When a turkey vulture feels threatened, it throws up.

A bullhead has taste buds covering its entire body.

In one Minnesota study, detritus made up almost three-quarters of the food of American toad tadpoles.

Some kinds of fly maggots are used in medicine to help severe wounds heal by eating the dead tissue around the edges.

A deer mouse sometimes eats its own droppings. This behavior, called coprophagy, allows it to get more nutrients out of its food the second time around.

Decomposers are not animals. They are other living things, such as bacteria and fungi. For example, bread mold and mushrooms are decomposers. Decomposers make chemicals that turn proteins, fats, and other big molecules into small molecules. Other living things, such as fish, frogs, and you, can use these small molecules to build new proteins, fats, and other big molecules for themselves.

Turkey tail mushroom (Trametes versicolor)

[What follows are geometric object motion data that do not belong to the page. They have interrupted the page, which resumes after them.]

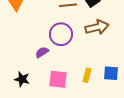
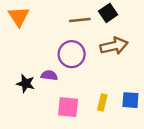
purple semicircle: (42, 52) -> (49, 75), turned 40
black star: (22, 79) -> (26, 84), moved

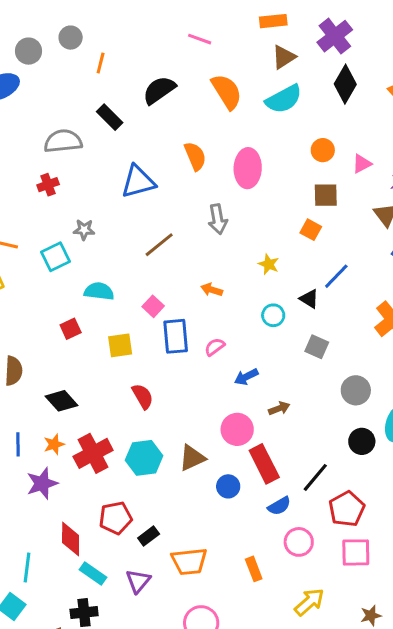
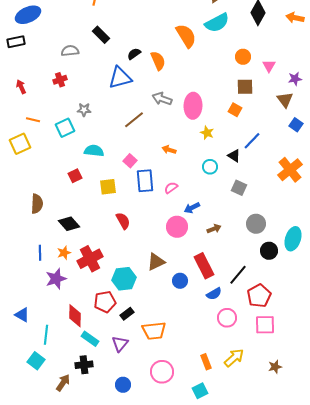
black semicircle: (159, 90) -> (134, 54), moved, size x0.6
orange semicircle: (227, 92) -> (186, 36), moved
gray semicircle: (63, 141) -> (70, 51), size x0.7
pink triangle: (362, 164) -> (269, 66), turned -32
pink ellipse: (248, 168) -> (193, 106), moved
gray arrow: (218, 219) -> (162, 99), moved, turned 120
gray circle: (356, 390) -> (256, 224), moved
pink circle: (237, 429) -> (177, 227), moved
cyan hexagon: (144, 458) -> (124, 279), moved
orange rectangle: (254, 569) -> (206, 362), moved

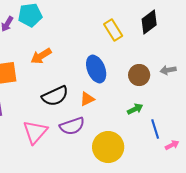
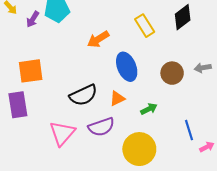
orange arrow: (41, 56) -> (98, 39), moved
green arrow: (135, 109) -> (149, 109), moved

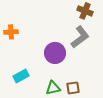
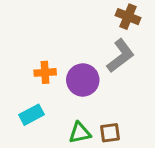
orange cross: (11, 32) -> (45, 72), moved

If you've ever seen a rotting log, you probably have seen this mushroom. But you may not have known its name. Turkey tail grows on dead branches and stumps everywhere. The part you see -- the fruiting body -- grows in fanned layers out from the wood. It has bands of color, like the tail feathers of a turkey. The edge is often whitish. The underside is whitish too.

Turkey tail breaks down lignin, one of the compounds that makes wood strong. It does this by sending hyphae, microscopic threads, in between the cells of the dead wood. The hyphae give off enzymes that break lignin down into hydrogen, oxygen, and carbon. Then they take up the bits and use them to make more turkey tail mushrooms. Eventually the turkey tail dies, and its molecules become available for other living things.

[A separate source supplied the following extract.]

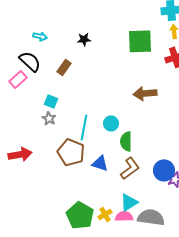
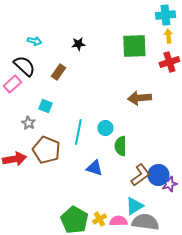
gray star: (49, 118) -> (28, 123), moved
brown pentagon: (71, 152) -> (46, 150), moved
brown L-shape: (130, 168) -> (140, 175), moved
cyan triangle: (129, 202) -> (134, 206), moved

Soil bacteria (Streptomyces species)

The fresh fragrance of moist soil is due to a bacterium known as Streptomyces. The earthy smell comes from a compound called geosmin. Streptomyces bacteria are too small to see without a microscope. They live in the soil. They find big molecules in dead leaf bits and animal droppings and break them down into little molecules, which other animals can use to build their bodies.

The Rotten Truth

Turkey tail mushrooms make compounds that make people's immune systems stronger. Scientists are studying whether these compounds could be used to help fight cancer.

Streptomyces is a major source of antibiotic medicines, which fight infections caused by other bacteria.

Rot-a-thon

For some summer fun, have a rot-a-thon with some friends. Ask your grownups for overripe or bruised fruit to set outdoors where you think lots of recyclers will be able to reach it. (Find a place pets can't reach, or they may recycle it all at once for you.) Check your fruit regularly for nibble marks from mice, ants, flies, or wasps, and for growth of different kinds of mold or bacteria. Race with your rot-a-thoner friends to see who finds the biggest variety of nature's recyclers. Something to think about: For best results, should your fruit be in the sun, the shade, or both? Why?